→ TASK TO CARRY OUT
The answer must be an exact copy of the entries below, with no images in it.

[THE INPUT — start]

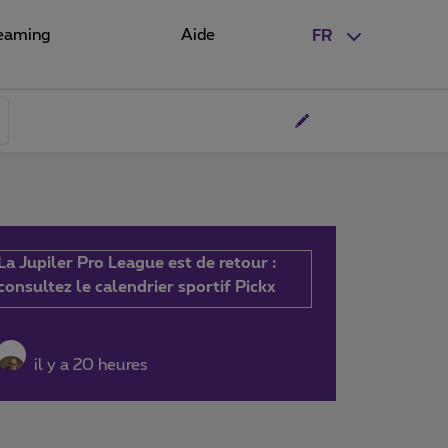
eaming
Aide
FR
La Jupiler Pro League est de retour :
consultez le calendrier sportif Pickx
il y a 20 heures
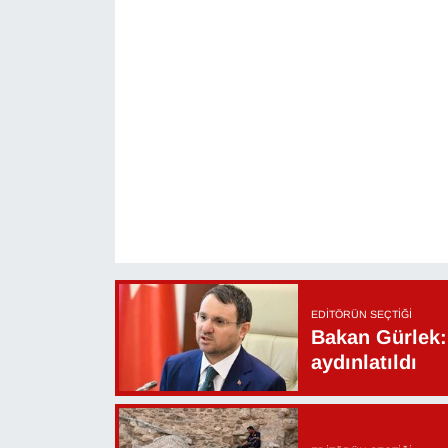
EDITÖRÜN SEÇTIĞI
Bakan Gürlek: 
aydınlatıldı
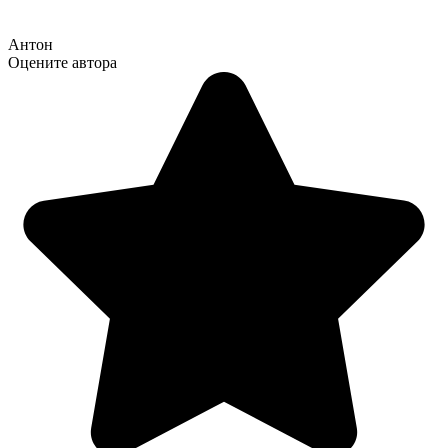
Антон
Оцените автора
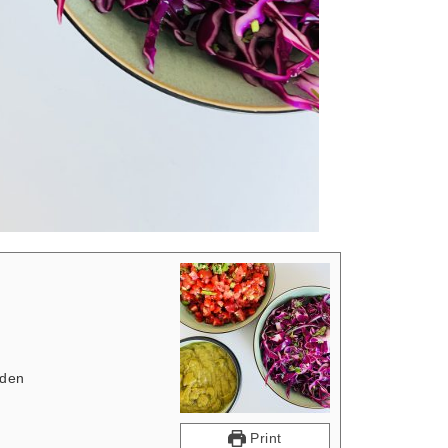
eden
Print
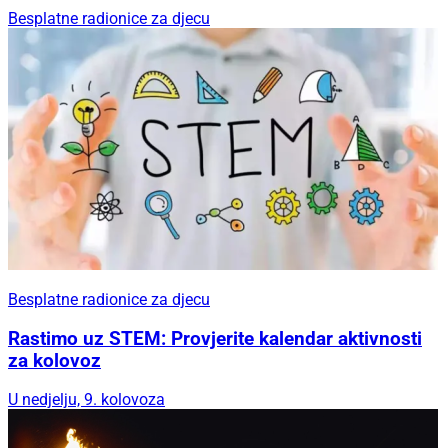
Besplatne radionice za djecu
Besplatne radionice za djecu
Rastimo uz STEM: Provjerite kalendar aktivnosti
za kolovoz
U nedjelju, 9. kolovoza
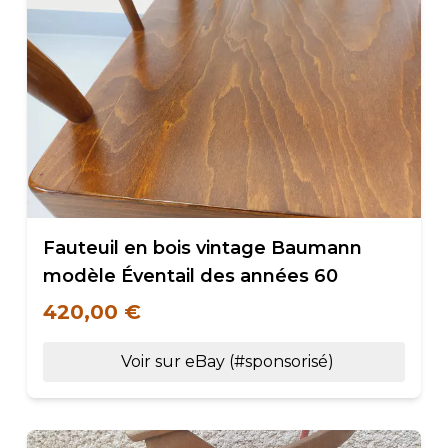
Fauteuil en bois vintage Baumann
modèle Éventail des années 60
420,00 €
Voir sur eBay (#sponsorisé)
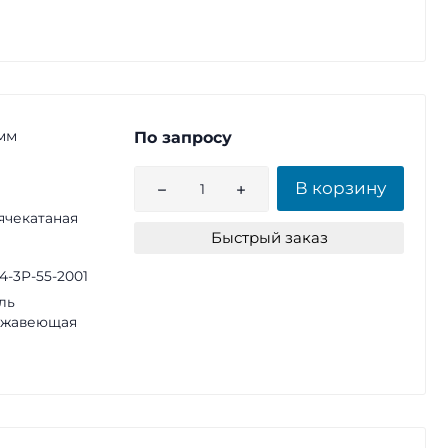
 мм
По запросу
В корзину
ячекатаная
Быстрый заказ
14-3Р-55-2001
ль
ржавеющая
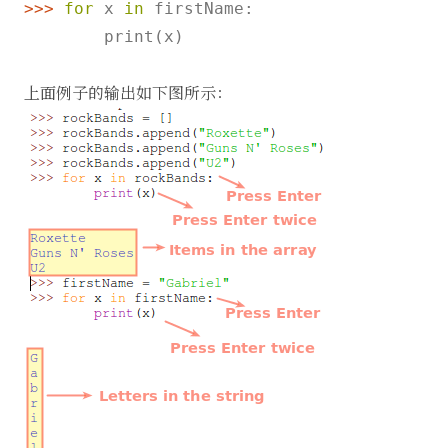
>>>
for
 x 
in
 firstName:
        print(x)

上面例子的输出如下图所示：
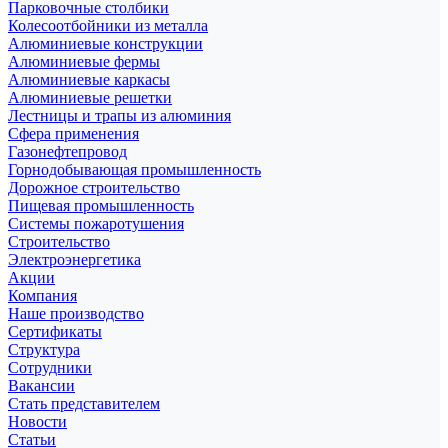
Парковочные столбики
Колесоотбойники из металла
Алюминиевые конструкции
Алюминиевые фермы
Алюминиевые каркасы
Алюминиевые решетки
Лестницы и трапы из алюминия
Сфера применения
Газонефтепровод
Горнодобывающая промышленность
Дорожное строительство
Пищевая промышленность
Системы пожаротушения
Строительство
Электроэнергетика
Акции
Компания
Наше производство
Сертификаты
Структура
Сотрудники
Вакансии
Стать представителем
Новости
Статьи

[THE INPUT — finish]

→ RESULT BELOW
eaming
Aide
FR
La Jupiler Pro League est de retour :
consultez le calendrier sportif Pickx
il y a 20 heures
EDITÖRÜN SEÇTIĞI
Bakan Gürlek: 
aydınlatıldı
Антон
Оцените автора
eden
Print
Besplatne radionice za djecu
Besplatne radionice za djecu
Rastimo uz STEM: Provjerite kalendar aktivnosti
za kolovoz
U nedjelju, 9. kolovoza
Fauteuil en bois vintage Baumann
modèle Éventail des années 60
420,00 €
Voir sur eBay (#sponsorisé)
 мм
По запросу
В корзину
ячекатаная
Быстрый заказ
14-3Р-55-2001
ль
ржавеющая
>>>
for
 x 
in
 firstName:
        print(x)

上面例子的输出如下图所示：
Парковочные столбики
Колесоотбойники из металла
Алюминиевые конструкции
Алюминиевые фермы
Алюминиевые каркасы
Алюминиевые решетки
Лестницы и трапы из алюминия
Сфера применения
Газонефтепровод
Горнодобывающая промышленность
Дорожное строительство
Пищевая промышленность
Системы пожаротушения
Строительство
Электроэнергетика
Акции
Компания
Наше производство
Сертификаты
Структура
Сотрудники
Вакансии
Стать представителем
Новости
Статьи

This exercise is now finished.